For what are .ppm and .raw files?

I am new with CUDA and i take a look over the samples that came once with the install kit. I have playd a little whit project from NVIDIA Corporation\CUDA Samples\v8.0\2_Graphics\simpleTexture3D and i have seen that function


read from a file from data/Bucky.raw and i have seen that all the projects have data folders.
I try to see what is in ther but i think is binary code so i can’t understand.
Can anyone tell me for what are those file?

Thanks in advance,

.ppm is the suffix used for images stored in a simple, unsophisticated format (see Wikipedia: [url]Image file format - Wikipedia).

.raw is likely a data file stored as pure binary data (that is, without any meta data). It may be an image retrieved directly from a camera, but could be any sort of binary data file.

Thanks :)

I have study this file from a while and i don’t understand how they have been created, because i have try to convert them to jpg or png but convertors dosen’t recognise the file.
I don’t understand how exactly looks the file from v8.0\v8.0\2_Graphics\simpleTexture3D\data[b]Bucky.raw[/b][i][/i], and how is obtained the output from v8.0\v8.0\2_Graphics\simpleTexture3D.
It just works open in hex or binary view.

As I stated, the .raw file does not have to be an image, and it can be stored in any proprietary format the creator chose. If you want to understand what is stored in this file, I would suggest taking a look at the details of loadVolumeData(). I guess that function builds some sort of data structure from the file contents. The file itself would have been created by an inverse process that stores out such a data structure using a suitable algorithm.

Function loadVolumeData has indeed a call to a function name loadRawFile(), but this function read the file in a buffer and that’s all he does.

// Load raw data from disk
uchar *loadRawFile(const char *filename, size_t size)
    FILE *fp = fopen(filename, "rb");

    if (!fp)
        fprintf(stderr, "Error opening file '%s'\n", filename);
        return 0;
    uchar *data = (uchar *) malloc(size);
    size_t read = fread(data, 1, size, fp);
    printf("Read '%s', %lu bytes\n", filename, read);

    return data;

Not very surprising, given that this is raw data. So loadRawFile() reads the data into an array of bytes, and a hypothetical corresponding storeRawFile() would store an array of bytes to a file.

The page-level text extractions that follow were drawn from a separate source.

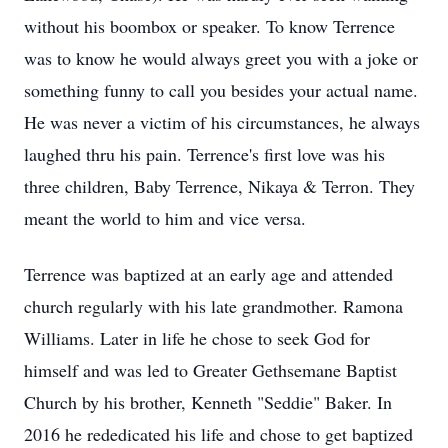
without his boombox or speaker. To know Terrence
was to know he would always greet you with a joke or
something funny to call you besides your actual name.
He was never a victim of his circumstances, he always
laughed thru his pain. Terrence's first love was his
three children, Baby Terrence, Nikaya & Terron. They
meant the world to him and vice versa.
Terrence was baptized at an early age and attended
church regularly with his late grandmother. Ramona
Williams. Later in life he chose to seek God for
himself and was led to Greater Gethsemane Baptist
Church by his brother, Kenneth "Seddie" Baker. In
2016 he rededicated his life and chose to get baptized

To find out what this array of bytes represents semantically, you will have to dig through the code and see how the bytes from the array are being used in the code. The function name “loadVolumeData” suggests that the array contains volume data, e.g. density values on a rectangular grid, sometimes referred to as a “map”.

My hypothesis is that this question is an XY-problem, and the actual question is: “I want to modify the simpleTexture3D example code so it uses my own volume data instead of the Bucky dataset. How can I generate my own volume data in the format expect by the simpleTexture3D code?”

I am not familiar with this CUDA example app, or the Bucky data set. Is it possible that Bucky is the same 32 x 32 x 32 volume of 8-bit data available from The Volume Library ([url]Das CMS-System des RRZE › RRZE CMS) as “Bucky Ball”?

This item may be of interest:

[url]c++ - What is .raw file format in cuda sample code? - Stack Overflow

Seems like just what the doctor ordered :-) Upvote on SO.

Is exactly the same file from Das CMS-System des RRZE › RRZE CMS the Bucky Ball.
In this code read from the file and creates a voxel and he is makeing a variable volumdSize, samething like this:

bool linearFiltering = true;
bool animate = true;
int *pArgc = nullptr;
char **pArgv = nullptr;
const char *sSDKsample = "simpleTexture3D";
const char *volumeFilename = "Bucky.raw";
const cudaExtent volumeSize = make_cudaExtent(32, 32, 32);
const uint width = 512;
const uint height = 512;
const dim3 blockSize(16, 16, 1); //aici
const dim3 gridSize(width / blockSize.x, height / blockSize.y);//aici
float w = 0.5;  // texture coordinate in z
GLuint pbo;     // OpenGL pixel buffer object
struct cudaGraphicsResource *cuda_pbo_resource; // CUDA Graphics Resource (to transfer PBO)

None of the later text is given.